» About this exercise:
Reproduce every line in the listing that contains the word "each".

» Records for the task:
☆ ☆ ☆ ☆ ☆ ☆ ☆
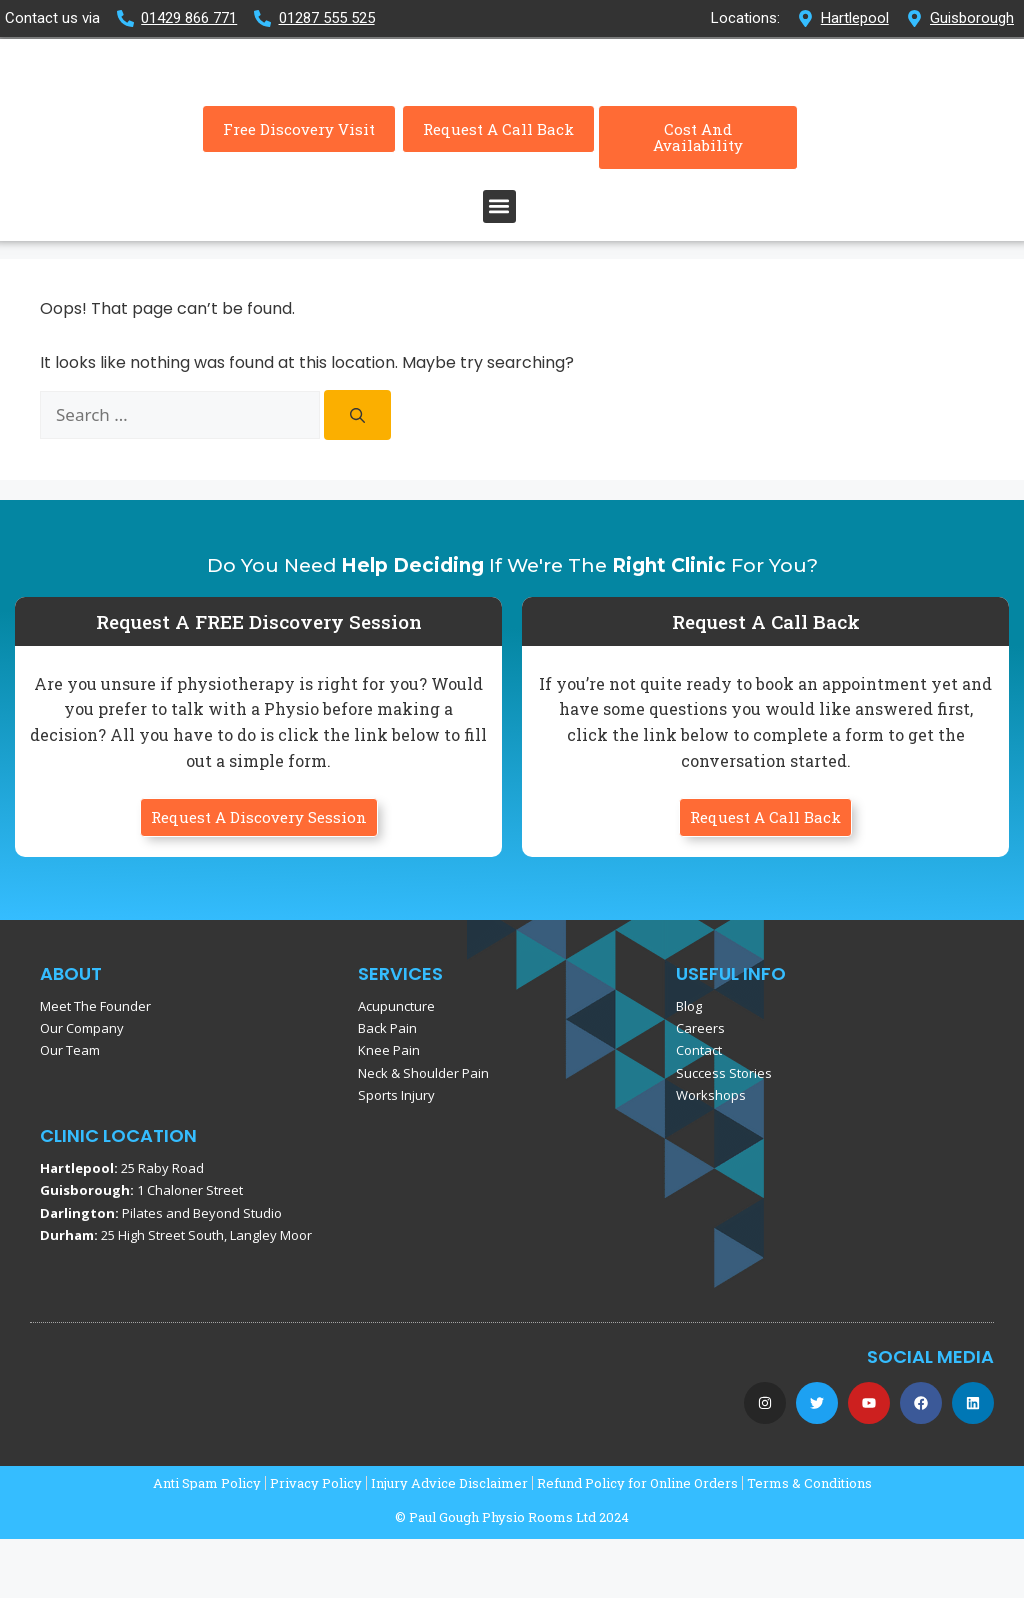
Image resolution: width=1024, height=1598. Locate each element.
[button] (499, 265)
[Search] (357, 474)
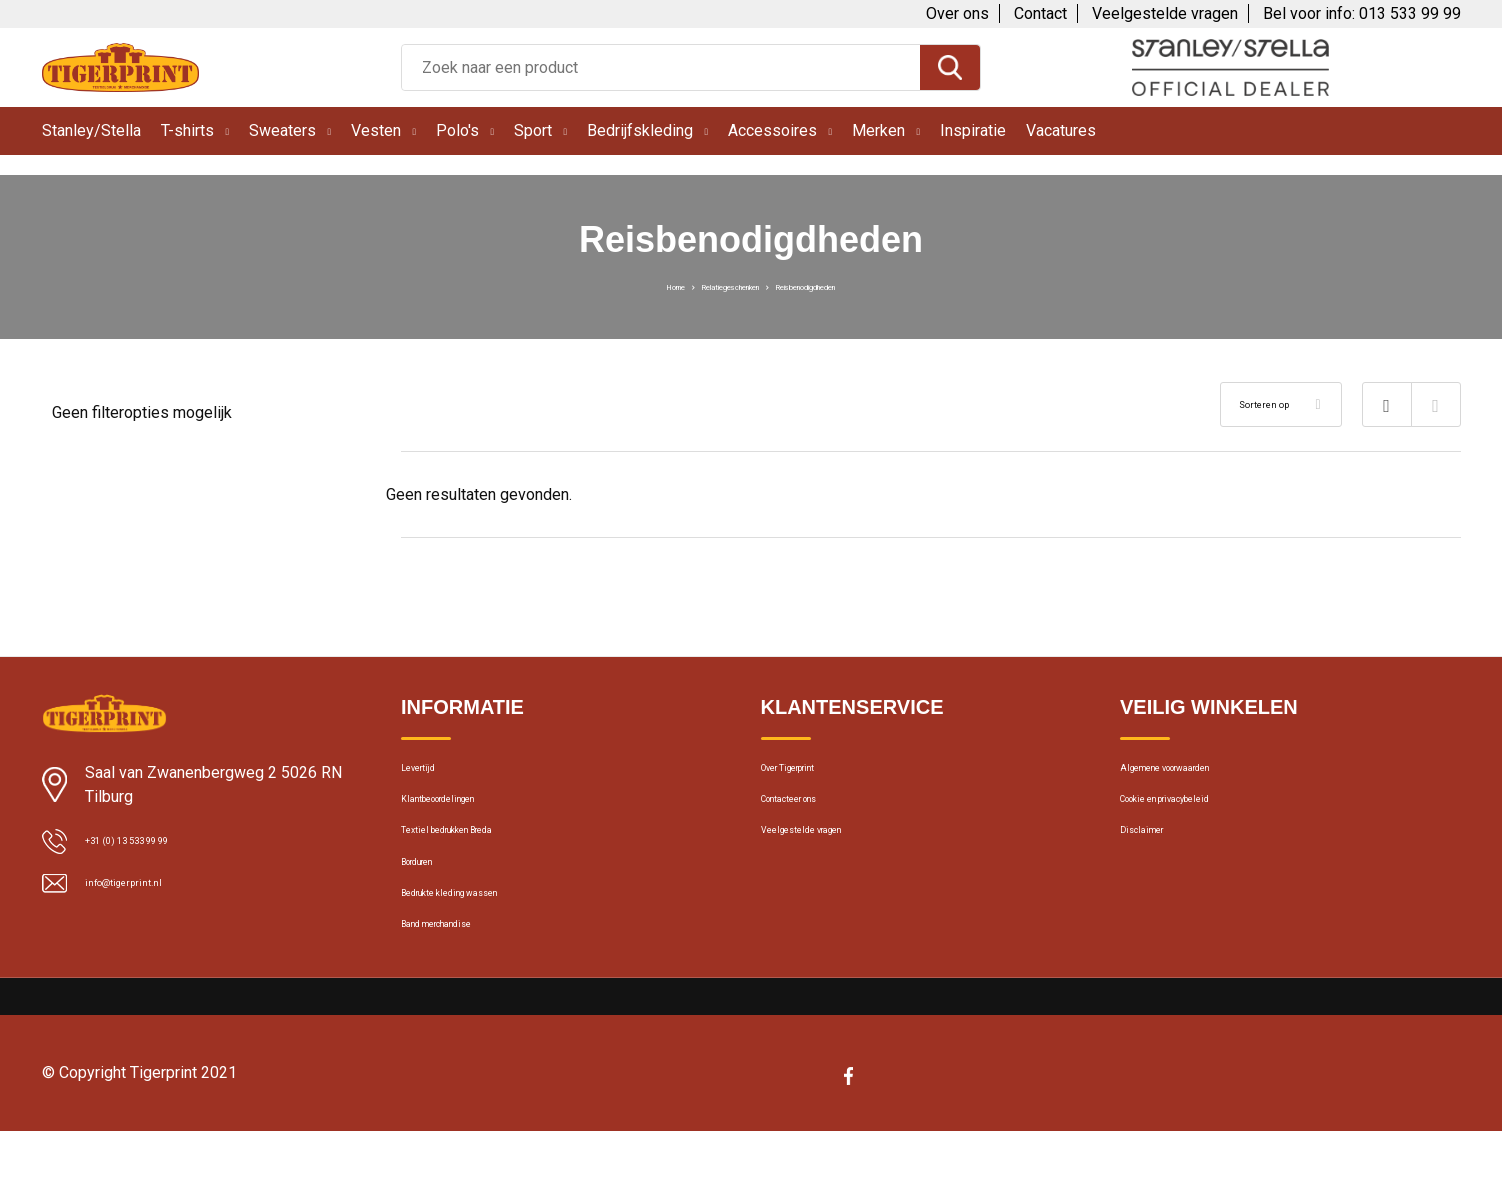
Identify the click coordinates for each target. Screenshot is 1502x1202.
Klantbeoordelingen (464, 817)
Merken (878, 130)
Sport (533, 130)
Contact (1040, 13)
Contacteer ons (812, 817)
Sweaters (282, 130)
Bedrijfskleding (640, 130)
☆ ☆ ☆ ☆ ☆ ☆ ☆
» Output for this task:
Image resolution: width=1024, height=1598. Locate each element.
Identify the click coordinates for each target. Screenshot is 1502x1202.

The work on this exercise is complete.